Preface to first edition
We are surrounded by missing data. Problems created by missing data in statistical analysis have long been swept under the carpet. These times are now slowly coming to an end. The array of techniques for dealing with missing data has expanded considerably during the last decades. This book is about one such method: multiple imputation.
Multiple imputation is one of the great ideas in statistical science. The technique is simple, elegant and powerful. It is simple because it fills the holes in the data with plausible values. It is elegant because the uncertainty about the unknown data is coded in the data itself. And it is powerful because it can solve “other” problems that are actually missing data problems in disguise.

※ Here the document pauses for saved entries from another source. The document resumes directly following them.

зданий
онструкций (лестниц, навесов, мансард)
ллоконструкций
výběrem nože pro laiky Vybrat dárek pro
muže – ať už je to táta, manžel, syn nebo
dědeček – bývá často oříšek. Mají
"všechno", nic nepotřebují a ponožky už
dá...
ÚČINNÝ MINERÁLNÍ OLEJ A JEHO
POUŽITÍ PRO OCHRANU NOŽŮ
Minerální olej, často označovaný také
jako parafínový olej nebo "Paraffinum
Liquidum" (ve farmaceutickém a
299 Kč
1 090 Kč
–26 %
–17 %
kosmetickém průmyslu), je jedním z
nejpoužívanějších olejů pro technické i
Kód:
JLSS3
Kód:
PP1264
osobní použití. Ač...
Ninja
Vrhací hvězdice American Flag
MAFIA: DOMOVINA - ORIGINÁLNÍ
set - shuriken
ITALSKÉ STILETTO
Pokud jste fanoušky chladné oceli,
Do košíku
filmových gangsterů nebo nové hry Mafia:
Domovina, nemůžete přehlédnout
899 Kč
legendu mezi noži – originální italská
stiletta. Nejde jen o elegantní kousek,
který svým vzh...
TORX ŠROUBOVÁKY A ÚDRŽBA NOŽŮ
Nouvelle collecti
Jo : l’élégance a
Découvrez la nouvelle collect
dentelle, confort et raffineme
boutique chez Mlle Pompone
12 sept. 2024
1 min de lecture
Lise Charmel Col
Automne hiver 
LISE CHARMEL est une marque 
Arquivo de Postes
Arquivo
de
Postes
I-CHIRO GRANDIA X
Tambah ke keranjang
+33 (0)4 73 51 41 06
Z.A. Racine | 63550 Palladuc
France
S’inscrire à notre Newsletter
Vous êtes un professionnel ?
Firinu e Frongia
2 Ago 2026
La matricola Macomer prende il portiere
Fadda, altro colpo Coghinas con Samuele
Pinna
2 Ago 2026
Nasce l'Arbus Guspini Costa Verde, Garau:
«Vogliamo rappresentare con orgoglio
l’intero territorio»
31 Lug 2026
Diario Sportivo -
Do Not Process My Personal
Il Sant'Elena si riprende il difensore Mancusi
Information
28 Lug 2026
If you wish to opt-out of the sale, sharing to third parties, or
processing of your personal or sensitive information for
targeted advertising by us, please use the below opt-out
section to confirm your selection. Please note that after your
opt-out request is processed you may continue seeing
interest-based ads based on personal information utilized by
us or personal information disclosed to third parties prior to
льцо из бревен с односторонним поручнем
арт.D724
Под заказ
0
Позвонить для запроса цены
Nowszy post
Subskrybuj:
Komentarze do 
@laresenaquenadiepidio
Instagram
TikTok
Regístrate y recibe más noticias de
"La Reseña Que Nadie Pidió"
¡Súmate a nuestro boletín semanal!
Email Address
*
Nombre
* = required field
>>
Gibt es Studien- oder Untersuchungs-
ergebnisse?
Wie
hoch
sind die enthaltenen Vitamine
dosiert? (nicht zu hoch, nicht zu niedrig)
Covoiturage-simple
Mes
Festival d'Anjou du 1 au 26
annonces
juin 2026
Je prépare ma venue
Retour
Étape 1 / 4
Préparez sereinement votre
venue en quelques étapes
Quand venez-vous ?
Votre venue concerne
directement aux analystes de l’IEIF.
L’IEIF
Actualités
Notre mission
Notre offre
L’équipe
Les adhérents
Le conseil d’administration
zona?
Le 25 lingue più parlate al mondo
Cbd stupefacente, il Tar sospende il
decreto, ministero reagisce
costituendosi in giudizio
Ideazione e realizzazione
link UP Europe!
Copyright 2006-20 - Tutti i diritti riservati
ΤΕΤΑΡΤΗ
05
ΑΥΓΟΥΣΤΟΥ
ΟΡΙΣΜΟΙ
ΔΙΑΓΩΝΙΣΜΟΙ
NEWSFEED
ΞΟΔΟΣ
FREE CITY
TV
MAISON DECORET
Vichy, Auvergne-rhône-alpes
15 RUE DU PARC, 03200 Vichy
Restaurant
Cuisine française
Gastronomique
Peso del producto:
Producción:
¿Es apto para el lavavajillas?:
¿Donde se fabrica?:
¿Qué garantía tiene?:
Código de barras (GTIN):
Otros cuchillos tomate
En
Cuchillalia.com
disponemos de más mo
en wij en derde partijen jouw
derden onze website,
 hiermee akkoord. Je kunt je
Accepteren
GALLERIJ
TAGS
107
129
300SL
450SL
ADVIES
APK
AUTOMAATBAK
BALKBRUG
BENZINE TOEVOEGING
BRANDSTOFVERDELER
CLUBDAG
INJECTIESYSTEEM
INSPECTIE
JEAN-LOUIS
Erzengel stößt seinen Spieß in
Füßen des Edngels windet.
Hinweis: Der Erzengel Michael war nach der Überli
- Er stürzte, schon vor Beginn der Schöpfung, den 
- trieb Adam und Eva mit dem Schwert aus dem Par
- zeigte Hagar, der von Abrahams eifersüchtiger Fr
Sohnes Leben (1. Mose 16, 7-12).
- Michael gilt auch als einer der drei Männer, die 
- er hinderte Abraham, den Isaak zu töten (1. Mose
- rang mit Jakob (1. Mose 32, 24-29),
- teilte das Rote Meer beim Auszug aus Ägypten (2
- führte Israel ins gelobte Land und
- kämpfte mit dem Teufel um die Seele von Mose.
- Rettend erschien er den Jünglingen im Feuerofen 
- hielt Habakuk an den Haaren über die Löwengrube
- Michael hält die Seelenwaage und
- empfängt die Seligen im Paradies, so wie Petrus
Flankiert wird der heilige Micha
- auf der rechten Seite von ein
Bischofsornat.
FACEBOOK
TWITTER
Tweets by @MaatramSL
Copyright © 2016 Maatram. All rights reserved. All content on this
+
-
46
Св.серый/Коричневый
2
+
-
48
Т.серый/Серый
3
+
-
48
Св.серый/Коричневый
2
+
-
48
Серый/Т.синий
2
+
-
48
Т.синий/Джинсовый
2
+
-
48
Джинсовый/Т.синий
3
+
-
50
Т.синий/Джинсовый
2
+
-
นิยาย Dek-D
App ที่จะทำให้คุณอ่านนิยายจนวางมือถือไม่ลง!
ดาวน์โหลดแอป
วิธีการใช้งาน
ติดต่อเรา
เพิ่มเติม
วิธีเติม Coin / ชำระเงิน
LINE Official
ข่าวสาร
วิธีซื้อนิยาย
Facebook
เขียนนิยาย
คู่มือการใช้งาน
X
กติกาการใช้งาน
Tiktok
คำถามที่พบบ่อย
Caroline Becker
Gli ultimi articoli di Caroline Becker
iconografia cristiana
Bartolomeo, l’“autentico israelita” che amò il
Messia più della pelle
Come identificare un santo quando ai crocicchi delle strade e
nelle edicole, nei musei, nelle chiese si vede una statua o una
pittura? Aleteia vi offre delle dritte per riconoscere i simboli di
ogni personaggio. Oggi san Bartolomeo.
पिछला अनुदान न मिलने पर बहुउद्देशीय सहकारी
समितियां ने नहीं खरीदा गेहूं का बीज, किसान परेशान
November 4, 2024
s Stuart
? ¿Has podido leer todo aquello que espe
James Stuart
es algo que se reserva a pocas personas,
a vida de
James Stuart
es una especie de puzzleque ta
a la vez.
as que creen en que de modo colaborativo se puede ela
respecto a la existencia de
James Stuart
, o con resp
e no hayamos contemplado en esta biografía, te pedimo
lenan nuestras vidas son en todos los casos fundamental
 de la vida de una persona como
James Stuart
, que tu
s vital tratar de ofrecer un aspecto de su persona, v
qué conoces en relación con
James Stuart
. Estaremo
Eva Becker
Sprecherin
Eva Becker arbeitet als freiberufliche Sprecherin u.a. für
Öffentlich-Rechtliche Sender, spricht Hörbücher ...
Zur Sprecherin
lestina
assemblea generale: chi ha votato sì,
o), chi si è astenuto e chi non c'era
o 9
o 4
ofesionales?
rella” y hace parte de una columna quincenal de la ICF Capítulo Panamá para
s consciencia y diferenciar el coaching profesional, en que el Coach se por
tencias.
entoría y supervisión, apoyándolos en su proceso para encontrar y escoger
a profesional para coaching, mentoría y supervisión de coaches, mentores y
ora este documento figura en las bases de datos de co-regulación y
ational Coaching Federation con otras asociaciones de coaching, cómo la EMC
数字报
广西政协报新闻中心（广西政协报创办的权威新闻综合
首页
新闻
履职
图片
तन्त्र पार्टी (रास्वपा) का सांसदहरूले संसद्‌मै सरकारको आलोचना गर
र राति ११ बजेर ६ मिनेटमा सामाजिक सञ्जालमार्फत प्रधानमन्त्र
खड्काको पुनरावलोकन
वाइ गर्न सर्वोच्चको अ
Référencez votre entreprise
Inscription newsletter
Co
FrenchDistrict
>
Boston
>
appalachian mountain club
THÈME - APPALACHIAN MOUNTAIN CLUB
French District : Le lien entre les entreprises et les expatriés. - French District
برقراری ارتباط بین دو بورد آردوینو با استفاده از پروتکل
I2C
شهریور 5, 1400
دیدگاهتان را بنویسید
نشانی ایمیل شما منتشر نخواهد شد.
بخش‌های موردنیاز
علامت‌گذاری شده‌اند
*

Over the last 20 years, I have applied multiple imputation in a wide variety of projects. I believe the time is ripe for multiple imputation to enter mainstream statistics. Computers and software are now potent enough to do the required calculations with little effort. What is still missing is a book that explains the basic ideas and that shows how these ideas can be put into practice. My hope is that this book can fill this gap.
The text assumes familiarity with basic statistical concepts and multivariate methods. The book is intended for two audiences:
(bio)statisticians, epidemiologists and methodologists in the social and health sciences;
substantive researchers who do not call themselves statisticians, but who possess the necessary skills to understand the principles and to follow the recipes.
In writing this text, I have tried to avoid mathematical and technical details as much as possible. Formulas are accompanied by a verbal statement that explains the formula in layperson terms. I hope that readers less concerned with the theoretical underpinnings will be able to pick up the general idea. The more technical material is marked by a club sign \(^\spadesuit\), and can be skipped on first reading.
I used various parts of the book to teach a graduate course on imputation techniques at the University of Utrecht. The basics are in Chapters 1–4. Lecturing this material takes about 10 hours. The lectures were interspersed with sessions in which the students worked out the exercises from the book.
This book owes much to the ideas of Donald Rubin, the originator of multiple imputation. I had the privilege of being able to talk, meet and work with him on many occasions. His clear vision and deceptively simple ideas have been a tremendous source of inspiration. I am also indebted to Jan van Rijckevorsel for bringing me into contact with Donald Rubin, and for establishing the scientific climate at TNO in which our work on missing data techniques could prosper.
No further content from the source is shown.